Suppose I'm a PHP application and I start an innodb transaction with mysqli_begin_transaction and it returns true. Then I do a series of inserts. As far as I am aware --- as a PHP application ---, all inserts went in perfectly. (Assume I checked all possible error codes.) It is my understanding that before I commit, the entire transaction could be rolled back --- due to a deadlock or something. Suppose that before I commit I delay a period of time doing something not MySQL related. Suppose further that --- during this delay --- MySQL gets into a situation where it must roll back my entire transaction. I claim I wouldn't know that it was rolled back because I'm not at this moment invoking any MySQL procedure. (Would the MySQL driver in PHP somehow discover so and throw an exception? I fear it would not, but I don't know.) When I'm ready to commit, it seems to me that MySQL will have no transaction pending relative to my connection, so I will be committing a new and empty transaction. MySQL reports no error when I commit an empty transaction, so I have no way of noticing that my entire transaction was rolled back.

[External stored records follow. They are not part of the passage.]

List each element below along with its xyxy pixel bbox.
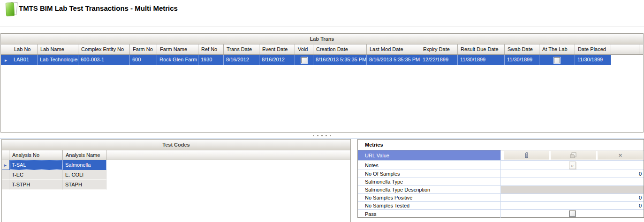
cell-expiry-date[interactable]: 12/22/1899	[420, 55, 458, 65]
url-value-field[interactable]: ×	[500, 150, 644, 160]
url-value-button-strip: ×	[502, 151, 643, 160]
cell-analysis-name[interactable]: Salmonella	[63, 160, 106, 170]
no-of-samples-label: No Of Samples	[358, 170, 500, 178]
lab-trans-row[interactable]: ▸ LAB01 Lab Technologies 600-003-1 600 R…	[1, 55, 643, 65]
no-samples-positive-label: No Samples Positive	[358, 194, 500, 201]
col-header-farm-no[interactable]: Farm No	[130, 44, 157, 54]
row-selector-arrow-icon: ▸	[5, 55, 7, 65]
test-codes-panel-title: Test Codes	[2, 140, 350, 150]
cell-farm-name[interactable]: Rock Glen Farm	[157, 55, 198, 65]
no-samples-tested-field[interactable]: 0	[500, 202, 644, 209]
pass-checkbox[interactable]	[569, 211, 576, 217]
cell-trans-date[interactable]: 8/16/2012	[224, 55, 259, 65]
cell-analysis-no[interactable]: T-SAL	[9, 160, 63, 170]
paperclip-icon	[524, 152, 529, 159]
lab-trans-header-row: Lab No Lab Name Complex Entity No Farm N…	[1, 44, 643, 55]
cell-last-mod-date[interactable]: 8/16/2013 5:35:35 PM	[367, 55, 420, 65]
notes-field[interactable]: a	[500, 161, 644, 170]
no-samples-positive-field[interactable]: 0	[500, 194, 644, 201]
col-header-empty	[611, 44, 639, 54]
no-samples-tested-value[interactable]: 0	[501, 203, 644, 208]
cell-analysis-name[interactable]: E. COLI	[63, 170, 106, 180]
cell-date-placed[interactable]: 11/30/1899	[575, 55, 611, 65]
cell-event-date[interactable]: 8/16/2012	[259, 55, 295, 65]
attach-url-button[interactable]	[504, 151, 549, 160]
metrics-row-no-of-samples[interactable]: No Of Samples 0	[358, 170, 644, 178]
horizontal-splitter[interactable]	[0, 133, 644, 138]
pass-field[interactable]	[500, 210, 644, 218]
col-header-lab-name[interactable]: Lab Name	[38, 44, 78, 54]
pass-label: Pass	[358, 210, 500, 218]
cell-analysis-no[interactable]: T-EC	[9, 170, 63, 180]
col-header-lab-no[interactable]: Lab No	[11, 44, 38, 54]
test-codes-header-row: Analysis No Analysis Name	[2, 150, 350, 160]
salmonella-type-description-field	[500, 186, 644, 193]
col-header-void[interactable]: Void	[295, 44, 313, 54]
metrics-row-salmonella-type-description[interactable]: Salmonella Type Description	[358, 186, 644, 194]
open-url-button[interactable]	[551, 151, 596, 160]
cell-creation-date[interactable]: 8/16/2013 5:35:35 PM	[313, 55, 367, 65]
no-samples-tested-label: No Samples Tested	[358, 202, 500, 209]
col-header-creation-date[interactable]: Creation Date	[313, 44, 367, 54]
notes-label: Notes	[358, 161, 500, 170]
no-samples-positive-value[interactable]: 0	[501, 195, 644, 200]
at-the-lab-checkbox[interactable]	[554, 57, 560, 63]
col-header-result-due-date[interactable]: Result Due Date	[458, 44, 505, 54]
col-header-at-the-lab[interactable]: At The Lab	[539, 44, 575, 54]
cell-complex-entity-no[interactable]: 600-003-1	[78, 55, 130, 65]
no-of-samples-field[interactable]: 0	[500, 170, 644, 178]
disabled-value-area	[501, 186, 644, 193]
metrics-row-no-samples-tested[interactable]: No Samples Tested 0	[358, 202, 644, 210]
notes-a-icon[interactable]: a	[569, 162, 576, 169]
test-codes-row[interactable]: T-STPH STAPH	[2, 180, 350, 190]
col-header-ref-no[interactable]: Ref No	[198, 44, 224, 54]
col-header-last-mod-date[interactable]: Last Mod Date	[367, 44, 420, 54]
col-header-analysis-no[interactable]: Analysis No	[9, 150, 63, 160]
cell-lab-name[interactable]: Lab Technologies	[38, 55, 78, 65]
col-header-analysis-name[interactable]: Analysis Name	[63, 150, 106, 160]
col-header-trans-date[interactable]: Trans Date	[224, 44, 259, 54]
metrics-row-url-value[interactable]: URL Value ×	[358, 150, 644, 161]
cell-void[interactable]	[295, 55, 313, 65]
cell-analysis-no[interactable]: T-STPH	[9, 180, 63, 190]
lab-trans-panel-title: Lab Trans	[1, 34, 643, 44]
col-header-date-placed[interactable]: Date Placed	[575, 44, 611, 54]
metrics-panel: Metrics URL Value ×	[357, 139, 644, 218]
splitter-grip-icon	[313, 135, 314, 136]
row-selector-header	[2, 150, 9, 160]
app-header: TMTS BIM Lab Test Transactions - Multi M…	[0, 0, 644, 26]
cell-lab-no[interactable]: LAB01	[11, 55, 38, 65]
metrics-row-pass[interactable]: Pass	[358, 210, 644, 218]
cell-farm-no[interactable]: 600	[130, 55, 157, 65]
header-divider	[0, 26, 644, 27]
metrics-row-notes[interactable]: Notes a	[358, 161, 644, 170]
test-codes-row[interactable]: T-EC E. COLI	[2, 170, 350, 180]
col-header-farm-name[interactable]: Farm Name	[157, 44, 198, 54]
metrics-row-salmonella-type[interactable]: Salmonella Type	[358, 178, 644, 186]
cell-analysis-name[interactable]: STAPH	[63, 180, 106, 190]
row-selector-cell[interactable]: ▸	[2, 160, 9, 170]
metrics-row-no-samples-positive[interactable]: No Samples Positive 0	[358, 194, 644, 202]
test-codes-row[interactable]: ▸ T-SAL Salmonella	[2, 160, 350, 170]
cell-ref-no[interactable]: 1930	[198, 55, 224, 65]
void-checkbox[interactable]	[301, 57, 307, 63]
row-selector-cell[interactable]	[2, 180, 9, 190]
col-header-swab-date[interactable]: Swab Date	[505, 44, 539, 54]
row-selector-cell[interactable]: ▸	[1, 55, 11, 65]
col-header-complex-entity-no[interactable]: Complex Entity No	[78, 44, 130, 54]
salmonella-type-field[interactable]	[500, 178, 644, 185]
col-header-expiry-date[interactable]: Expiry Date	[420, 44, 458, 54]
salmonella-type-description-label: Salmonella Type Description	[358, 186, 500, 193]
cell-at-the-lab[interactable]	[539, 55, 575, 65]
cell-result-due-date[interactable]: 11/30/1899	[458, 55, 505, 65]
metrics-panel-title: Metrics	[358, 140, 644, 150]
no-of-samples-value[interactable]: 0	[501, 171, 644, 177]
salmonella-type-label: Salmonella Type	[358, 178, 500, 185]
cell-swab-date[interactable]: 11/30/1899	[505, 55, 539, 65]
col-header-event-date[interactable]: Event Date	[259, 44, 295, 54]
page-title: TMTS BIM Lab Test Transactions - Multi M…	[19, 4, 178, 12]
clear-url-button[interactable]: ×	[598, 151, 643, 160]
lab-trans-panel: Lab Trans Lab No Lab Name Complex Entity…	[0, 33, 644, 133]
row-selector-cell[interactable]	[2, 170, 9, 180]
app-green-folder-icon	[4, 1, 19, 17]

Question. What is a small sample of code where I can be sure that the responsibility of my data in completely in MySQL's hands and not on mine? (In other words, how do I make sure (using PHP and MySQL) that when I commit a transaction, the entire transaction is successfully in MySQL's hands?)
Reference. Previously, I used to trust the return boolean from a mysqli_commit
. It is my understanding now that I cannot trust it. The answer in this linked-question might be saying that all I need is that try-catch with mysqli_report
not silenced. But I'm not convinced. Since I cannot easily reproduce an implicit rollback, I'm looking for two things --- (1) a sample of code where I can be sure the commit takes place as expected, (2) a deterministic way to reproduce an implicit rollback, if possible. It seems to me that (2) is not easy, so I'm researching (1) first.
Versions. I'm running MySQL 5.7.38-log and PHP 7.4.